Rebuilt the Longitudinal Data and Longitudinal Q-Matrix

In the Long-DINA model, response data from different occasions were combined and calibrated simultaneously. Then, the longitudinal data is a $N \times \sum_{t = 1}^{T} I_{t}$ matrix and the longitudinal Q-matrix is constructed as a $\sum_{t = 1}^{T} I_{t} \times T K$ matrix.

Longitudinal Q = [\begin{matrix} Q_{1} \\ ⋮ & ⋱ \\ 0 & \dots & Q_{t} \\ ⋮ & ⋱ & ⋮ & ⋱ \\ 0 & \dots & 0 & \dots & Q_{T} \end{matrix}],

where Q _t is the sub-Q-matrix for the test on the tth occasion. In such a case, the length of the estimated attribute pattern of each person was TK, which represented the attribute mastery status of K attributes at T occasions rather than TK attributes for each person. Correspondingly, the posterior mixing proportions were computed at each occasion separately. Further, items from different occasions should be sequentially recoded for simultaneous estimation: Items from tth occasion are recoded as $\sum_{t = 0}^{t - 1} I_{t} + 1$ to $\sum_{t = 0}^{t} I_{t}$ , where I₀ = 0.

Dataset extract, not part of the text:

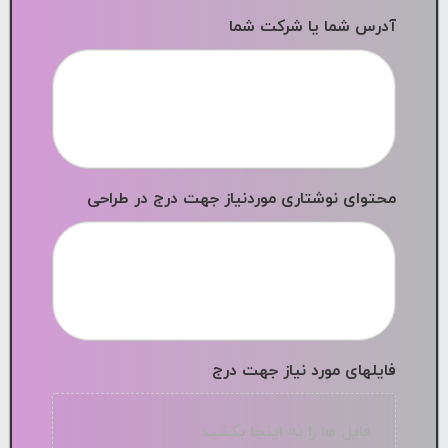
آدرس شما یا شرکت شما
محتوای نوشتاری موردنیاز جهت درج در طراحی
فایلهای مورد نیاز جهت درج
فایل ها را به اینجا بکشید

Overall and Individual Growth

Equations 3 through 6 together are the Long-DINA model. Using the Long-DINA model, both the overall and individual growth can be computed. The overall mean growth at the population level is ${\hat{μ}}_{t + 1} - {\hat{μ}}_{t}$ , and the overall scale change at the population level is ${\hat{σ}}_{t + 1} / {\hat{σ}}_{t}$ (Paek et al., 2014). In the meantime, this model can also estimate the change in the mixing proportion of possible attribute patterns, the change of mean mastery probability of each attribute across all students, and the change of the number of students who master each attribute. For individual growth, the growth in the general ability can be computed as ${\hat{θ}}_{n (t + 1)} - {\hat{θ}}_{n t}$ , and changes in each attribute mastery status also can be reported.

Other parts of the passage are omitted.